Offiziell gibt es mehr als eine Millionen Binnenflüchtlinge. Am Anfang waren es noch mehr, inzwischen sind aber einige wieder zurückgekehrt. Es gibt in der Konfliktregion viele junge Leute, die nicht bleiben wollen. Sie sehen keine beruflichen Perspektiven, gehen dann in einen anderen Teil der Ukraine. Versuchen, ihr Leben neu anzufangen. Es ist für die ukrainische Gesellschaft natürlich eine große Herausforderung, diese Leute zu integrieren und Arbeit für sie zu finden. Es gibt, wie überall sonst, Vorurteile gegenüber Neuankömmlingen. Ich glaube aber nicht, dass das ein kulturelles Problem ist, denn das viel größere Problem ist wirtschaftlicher und sozialer Art: Wie man diesen Leuten eine neue Perspektive gibt, in einem Land, das eigentlich arm ist. Auch Leute aus den westlichen Gebieten, wo kein Krieg herrscht, gehen ins Ausland, um eine Arbeit zu finden. Es ist eine große Herausforderung für den ukrainischen Staat, diese Situation zu bewältigen.
Was ist Ihre persönliche Einschätzung, wie es in Zukunft weitergehen wird?
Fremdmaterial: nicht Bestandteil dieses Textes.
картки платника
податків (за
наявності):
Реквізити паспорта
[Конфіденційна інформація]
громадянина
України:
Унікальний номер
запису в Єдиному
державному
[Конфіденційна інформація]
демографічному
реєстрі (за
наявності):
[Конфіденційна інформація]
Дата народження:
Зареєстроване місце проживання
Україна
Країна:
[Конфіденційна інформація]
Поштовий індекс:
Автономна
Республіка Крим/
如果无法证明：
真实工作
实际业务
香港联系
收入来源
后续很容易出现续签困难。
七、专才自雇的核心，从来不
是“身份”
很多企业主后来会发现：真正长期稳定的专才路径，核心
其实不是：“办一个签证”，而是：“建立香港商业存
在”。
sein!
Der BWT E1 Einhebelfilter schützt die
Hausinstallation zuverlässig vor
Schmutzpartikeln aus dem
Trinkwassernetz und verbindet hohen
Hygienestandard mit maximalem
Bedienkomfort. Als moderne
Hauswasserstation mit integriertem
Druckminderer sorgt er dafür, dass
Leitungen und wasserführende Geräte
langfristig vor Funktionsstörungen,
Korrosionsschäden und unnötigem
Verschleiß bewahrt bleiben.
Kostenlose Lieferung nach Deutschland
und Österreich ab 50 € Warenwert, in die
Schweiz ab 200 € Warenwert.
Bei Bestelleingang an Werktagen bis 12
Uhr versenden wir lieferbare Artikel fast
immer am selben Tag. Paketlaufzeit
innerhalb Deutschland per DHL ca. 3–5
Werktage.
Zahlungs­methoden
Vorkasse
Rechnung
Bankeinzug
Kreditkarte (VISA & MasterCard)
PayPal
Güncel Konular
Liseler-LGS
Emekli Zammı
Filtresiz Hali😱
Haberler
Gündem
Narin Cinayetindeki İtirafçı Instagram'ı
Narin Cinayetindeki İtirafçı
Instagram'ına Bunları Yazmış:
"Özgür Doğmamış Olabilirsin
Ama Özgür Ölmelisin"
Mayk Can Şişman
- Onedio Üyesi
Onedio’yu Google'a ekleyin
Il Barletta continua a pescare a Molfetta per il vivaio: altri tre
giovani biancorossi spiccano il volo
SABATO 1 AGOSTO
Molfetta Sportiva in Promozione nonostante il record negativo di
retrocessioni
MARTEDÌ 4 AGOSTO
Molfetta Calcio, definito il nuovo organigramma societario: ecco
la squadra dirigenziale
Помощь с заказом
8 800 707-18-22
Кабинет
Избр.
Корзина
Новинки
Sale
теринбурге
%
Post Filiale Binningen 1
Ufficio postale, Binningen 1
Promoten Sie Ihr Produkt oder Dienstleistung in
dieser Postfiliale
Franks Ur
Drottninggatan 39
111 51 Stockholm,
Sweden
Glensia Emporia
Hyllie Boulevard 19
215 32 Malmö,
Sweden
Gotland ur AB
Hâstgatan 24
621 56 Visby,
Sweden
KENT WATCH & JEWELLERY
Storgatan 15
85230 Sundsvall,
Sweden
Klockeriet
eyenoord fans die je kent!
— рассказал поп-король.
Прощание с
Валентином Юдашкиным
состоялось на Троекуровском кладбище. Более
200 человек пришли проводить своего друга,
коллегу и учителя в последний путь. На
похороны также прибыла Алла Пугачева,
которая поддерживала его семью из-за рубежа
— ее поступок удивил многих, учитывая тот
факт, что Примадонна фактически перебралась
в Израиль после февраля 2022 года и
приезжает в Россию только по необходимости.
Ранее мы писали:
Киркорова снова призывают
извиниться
Ich glaube, niemand kann das im Moment sagen. Nach den Wahlen im April ist die allgemeine Frage, ob sich durch den neuen Präsidenten Wolodymyr Selensky etwas ändern wird. Aber alle sind sich einig, dass es sehr schwierig ist, die Entwicklung vorauszusehen. Vor allem hängt das auch davon ab, was in Ländern wie Deutschland oder Frankreich passieren wird. Was geschieht zum Beispiel, wenn Merkel nicht mehr an der Macht ist? Wie wird sich Russland dann verhalten? Von der russischen Seite sind jedenfalls keine positiven Signale zu sehen, dass sie den neuen Präsidenten in der Ukraine als eine Chance für den Frieden sehen. Sie bleiben ganz cool.